Délibération 2018-295 du 19 juillet 2018

Commission Nationale de l'Informatique et des Libertés
Délibération n°2018-295 du 19 juillet 2018
Délibération n° 2018-295 du 19 juillet 2018 autorisant le Centre Hospitalier Universitaire de Nantes à mettre en œuvre un traitement automatisé de données à caractère personnel ayant pour finalité un entrepôt de données de santé, dénommé EHOP. (Demande d’autorisation n° 2129203)
Etat: VIGUEUR

La Commission nationale de l'informatique et des libertés,

Saisie par le Centre Hospitalier Universitaire de Nantes d’une demande d’autorisation concernant un traitement automatisé de données à caractère personnel ayant pour finalité un entrepôt de données de santé;

Vu la convention n° 108 du Conseil de l’Europe pour la protection des personnes à l’égard du traitement automatisé des données à caractère personnel ;

Vu le règlement (UE) 2016/679 du parlement européen et du Conseil du 27 avril 2016 relatif à la protection des personnes physiques à l’égard du traitement des données à caractère personnel et à la libre circulation de ces données, et abrogeant la directive 95/46/CE (règlement général sur la protection des données) ;

Vu la loi n° 78-17 du 6 janvier 1978 modifiée relative à l’informatique, aux fichiers et aux libertés, notamment ses articles 8-II-8° et 54 ;

Vu le décret n° 2005-1309 du 20 octobre 2005 modifié pris pour l’application de la loi n° 78-17 du 6 janvier 1978 relative à l’informatique, aux fichiers et aux libertés ;

Vu le dossier et ses compléments ;

Sur la proposition de Mme Valérie PEUGEOT, commissaire, et après avoir entendu les observations de Mme Nacima BELKACEM, commissaire du Gouvernement,

Responsable du traitement

Le Centre Hospitalier Universitaire de Nantes (ci-après, le CHU de Nantes)

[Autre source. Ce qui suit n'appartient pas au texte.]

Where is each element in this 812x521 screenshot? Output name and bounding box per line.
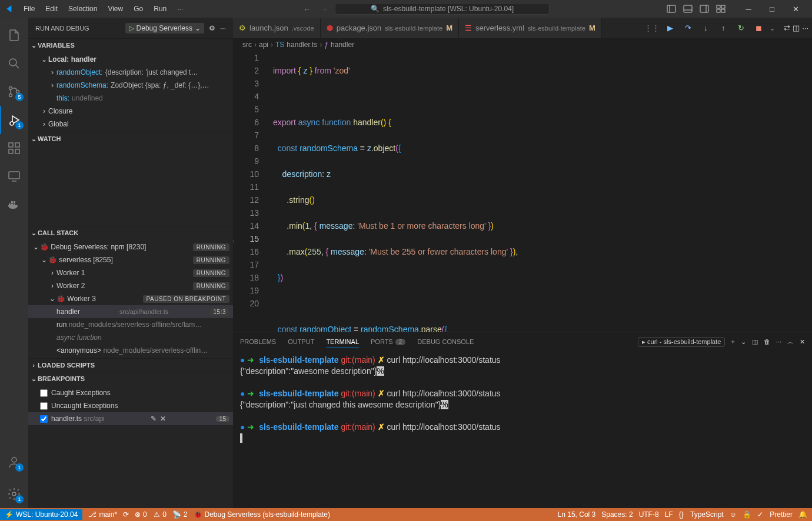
bp-uncaught[interactable]: Uncaught Exceptions [28,399,233,412]
restart-icon[interactable]: ↻ [734,21,748,35]
callstack-worker[interactable]: ⌄🐞 Worker 3PAUSED ON BREAKPOINT [28,292,233,305]
layout-panel-icon[interactable] [681,2,694,15]
split-terminal-icon[interactable]: ◫ [752,338,758,346]
step-over-icon[interactable]: ↷ [681,21,695,35]
window-close-icon[interactable]: ✕ [784,0,807,18]
bp-caught[interactable]: Caught Exceptions [28,386,233,399]
terminal[interactable]: ● ➜ sls-esbuild-template git:(main) ✗ cu… [233,351,812,508]
sb-debug-session[interactable]: 🐞Debug Serverless (sls-esbuild-template) [194,510,330,519]
bp-file[interactable]: handler.ts src/api✎✕15 [28,412,233,425]
sb-lncol[interactable]: Ln 15, Col 3 [558,510,596,519]
panel-tab-ports[interactable]: PORTS2 [371,336,405,348]
callstack-worker[interactable]: ›Worker 1RUNNING [28,266,233,279]
terminal-selector[interactable]: ▸ curl - sls-esbuild-template [638,337,725,347]
activity-search-icon[interactable] [0,49,28,78]
activity-settings-icon[interactable]: 1 [0,480,28,508]
code-editor[interactable]: import { z } from 'zod' export async fun… [268,51,753,332]
sb-lang[interactable]: {} TypeScript [679,510,724,519]
more-icon[interactable]: ··· [776,338,781,345]
window-maximize-icon[interactable]: □ [760,0,784,18]
panel-tab-terminal[interactable]: TERMINAL [326,336,359,348]
gear-icon[interactable]: ⚙ [209,24,215,32]
activity-docker-icon[interactable] [0,191,28,219]
new-terminal-icon[interactable]: + [731,338,734,345]
tab-serverless-yml[interactable]: ☰serverless.ymlsls-esbuild-templateM [459,18,602,38]
sb-branch[interactable]: ⎇main* [88,510,117,519]
sb-spaces[interactable]: Spaces: 2 [601,510,633,519]
tab-launch-json[interactable]: ⚙launch.json.vscode [233,18,321,38]
minimap[interactable] [753,51,812,332]
loadedscripts-section-header[interactable]: ›LOADED SCRIPTS [28,359,233,372]
step-into-icon[interactable]: ↓ [698,21,713,35]
tab-package-json[interactable]: ⬢package.jsonsls-esbuild-templateM [321,18,459,38]
panel-tab-problems[interactable]: PROBLEMS [240,336,276,348]
close-icon[interactable]: ✕ [160,415,166,423]
sb-encoding[interactable]: UTF-8 [639,510,659,519]
menu-file[interactable]: File [19,2,39,15]
variables-scope[interactable]: ›Global [28,118,233,131]
nav-forward-icon[interactable]: → [320,5,328,14]
sb-sync[interactable]: ⟳ [123,510,129,519]
drag-handle-icon[interactable]: ⋮⋮ [644,24,660,32]
continue-icon[interactable]: ▶ [663,21,677,35]
menu-view[interactable]: View [103,2,128,15]
sb-feedback-icon[interactable]: ☺ [730,510,737,519]
watch-section-header[interactable]: ⌄WATCH [28,132,233,145]
activity-extensions-icon[interactable] [0,134,28,162]
start-debug-icon[interactable]: ▷ [129,24,134,32]
compare-icon[interactable]: ⇄ [784,24,790,32]
callstack-frame[interactable]: async function [28,331,233,344]
panel-tab-output[interactable]: OUTPUT [288,336,314,348]
activity-run-debug-icon[interactable]: 1 [0,106,28,134]
sb-problems[interactable]: ⊗0 ⚠0 [135,510,167,519]
menu-selection[interactable]: Selection [64,2,102,15]
stop-icon[interactable]: ◼ [751,21,766,35]
chevron-down-icon[interactable]: ⌄ [769,24,776,32]
debug-config-selector[interactable]: ▷ Debug Serverless ⌄ [125,23,204,34]
callstack-session[interactable]: ⌄🐞 serverless [8255]RUNNING [28,253,233,266]
variables-section-header[interactable]: ⌄VARIABLES [28,39,233,52]
activity-account-icon[interactable]: 1 [0,448,28,476]
menu-edit[interactable]: Edit [41,2,62,15]
more-icon[interactable]: ··· [220,24,226,32]
layout-sidebar-right-icon[interactable] [698,2,711,15]
sb-bell-icon[interactable]: 🔔 [798,510,807,519]
sb-ports[interactable]: 📡2 [172,510,188,519]
activity-remote-explorer-icon[interactable] [0,162,28,191]
callstack-frame[interactable]: run node_modules/serverless-offline/src/… [28,318,233,331]
breadcrumb[interactable]: src› api› TShandler.ts› ƒhandler [233,38,812,51]
menu-run[interactable]: Run [149,2,171,15]
layout-customize-icon[interactable] [714,2,727,15]
layout-sidebar-left-icon[interactable] [665,2,678,15]
variables-scope[interactable]: ⌄Local: handler [28,53,233,66]
nav-back-icon[interactable]: ← [303,5,311,14]
more-icon[interactable]: ··· [802,24,808,32]
menu-overflow[interactable]: ··· [172,2,188,15]
callstack-frame[interactable]: handlersrc/api/handler.ts 15:3 [28,305,233,318]
line-gutter[interactable]: 1234567891011121314▷151617181920 [233,51,268,332]
kill-terminal-icon[interactable]: 🗑 [764,338,770,345]
activity-source-control-icon[interactable]: 5 [0,78,28,106]
callstack-worker[interactable]: ›Worker 2RUNNING [28,279,233,292]
variables-scope[interactable]: ›Closure [28,105,233,118]
split-editor-icon[interactable]: ◫ [793,24,800,32]
sb-prettier[interactable]: ✓ Prettier [757,510,793,519]
command-center[interactable]: 🔍 sls-esbuild-template [WSL: Ubuntu-20.0… [335,3,550,15]
chevron-down-icon[interactable]: ⌄ [741,338,746,346]
close-panel-icon[interactable]: ✕ [800,338,805,346]
sb-trusted-icon[interactable]: 🔒 [743,510,751,519]
breakpoints-section-header[interactable]: ⌄BREAKPOINTS [28,372,233,385]
callstack-section-header[interactable]: ⌄CALL STACK [28,226,233,239]
variable-row[interactable]: ›this:undefined [28,92,233,105]
remote-indicator[interactable]: ⚡WSL: Ubuntu-20.04 [0,509,82,520]
variable-row[interactable]: ›randomSchema:ZodObject {spa: ƒ, _def: {… [28,79,233,92]
sb-eol[interactable]: LF [665,510,673,519]
window-minimize-icon[interactable]: ─ [737,0,760,18]
edit-icon[interactable]: ✎ [151,415,157,423]
step-out-icon[interactable]: ↑ [716,21,730,35]
menu-go[interactable]: Go [129,2,148,15]
activity-explorer-icon[interactable] [0,21,28,49]
maximize-panel-icon[interactable]: ︿ [787,338,794,346]
callstack-frame[interactable]: <anonymous> node_modules/serverless-offl… [28,344,233,357]
variable-row[interactable]: ›randomObject:{description: 'just change… [28,66,233,79]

Sur la base légale et la finalité

Le CHU de Nantes souhaite disposer, à l’instar d’autres établissements de santé, d’un système d’information commun, sous la forme d’un entrepôt de données de santé, dénommé entrepôt EHOP.

Le traitement a pour base légale l’exercice d’une mission d’intérêt public, au sens de l’article 6-1-e du Règlement général sur la protection des données (ci-après-RGPD).

Le traitement envisagé a pour finalité de constituer un entrepôt de données à caractère personnel comprenant notamment des données de santé.

Ce dernier vise à permettre ultérieurement la réalisation, dans le domaine de la recherche, des activités suivantes :

  • dénombrement, faisabilité d’essais cliniques ;
  • (activité nécessitant l’identité complète des patients car visant à les recontacter pour proposition de participation à un essai clinique) ;
  • réalisation d’études non interventionnelles/observationnelles rétrospectives ;
  • épidémiologie ;
  • recherche en population ;
  • études médico-économiques ;
  • repérage de clusters, de cohortes ;

S’agissant des finalités hors recherches, l’entrepôt EHOP vise à permettre les activités suivantes :

  • appui à la prise de décision médicale dans le cadre d’une médecine personnalisée;
  • maîtrise des vigilances et des risques ;
  • optimisation de l’organisation des soins et pilotage stratégique, médical et économique ;
  • évaluation de l’activité, des pratiques, études en santé publique ;
  • pour le Département d’Information Médicale : optimisation financière du codage, évaluation, recherche ;
  • validations techniques.

La Commission relève qu’une gouvernance spécifique est prévue pour l’entrepôt. Ainsi, chaque protocole sera revu par le comité d’évaluation de la clinique des données, qui évaluera la pertinence scientifique et éthique des projets.

La Commission considère que la finalité du traitement est déterminée, explicite et légitime, conformément aux dispositions de l’article 5-1-b du RGPD.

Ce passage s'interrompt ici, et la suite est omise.